First, there's the problem of "passion". I occasionally I run in to people who insist that I must be passionate about what I do, who see "passion" where I just see something I'm interested in and kind of like. I used to make pottery, farily seriously, and when I quit this crowd went up in arms, "Oh NO! But that's your passion
. Don't you love it?" No amount of explaining could convince them that I was not at all upset about losing my art, that I was making time for other forms which had become much more important to me... but I wouldn't necessarily describe myself as passionate about. 8 years later, some of my colleagues from the craft shows still give me a hard time about it, and I feel that it's a totally unnecessary guilt trip, even if they're trying to be supportive. I think it's more than possible to be serious about practice without being fanatical or passionate.

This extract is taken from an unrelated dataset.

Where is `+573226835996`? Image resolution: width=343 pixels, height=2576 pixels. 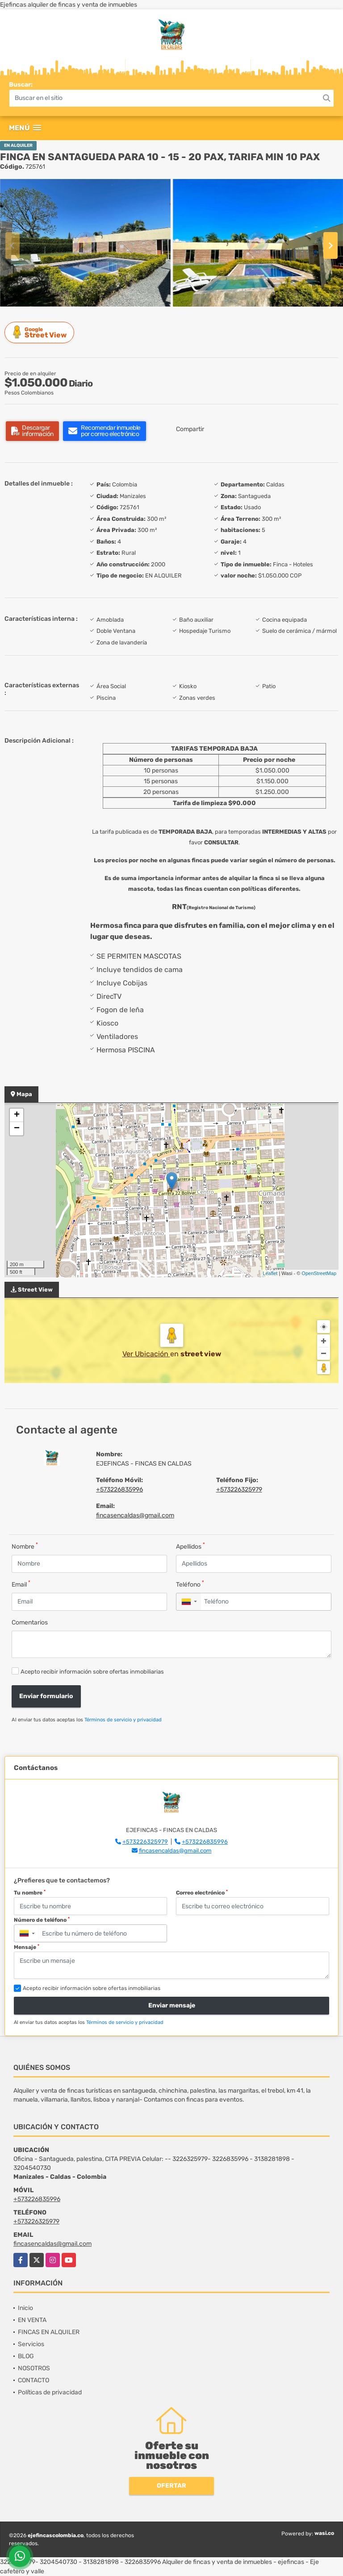
+573226835996 is located at coordinates (119, 1489).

Sporadic training is more of a real problem, as far as I'm concerned. I know several people who come and go, practice twice a week for a few weeks, then don't show up for months, then come back for a while, and fade out again, show up once, aren't heard from for a year, etc. It's almost impossible to progress and develop in the art, on the way, with a training pattern like that. I think you do need to make a commitment of at least twice a week to stay on track, and 3-4 times a week to progress but
you do not need to center your entire life around aikido, non-stop, over the course of decades. If you're going to keep it up long term, there will be times when most of your energy and attention is focused on other areas of your life. The question is whether you should stop practicing durring those times (because your "passion" is elsewhere) or keep showing up until your "passion" returns (particularly if "mastery" is your goal, you won't get there without showing up consistently over the couse of decades). I think you should keep showing up, most of the time, because inconsistent training is just too frustrating, and it becomes too easy to make excuses to not show up.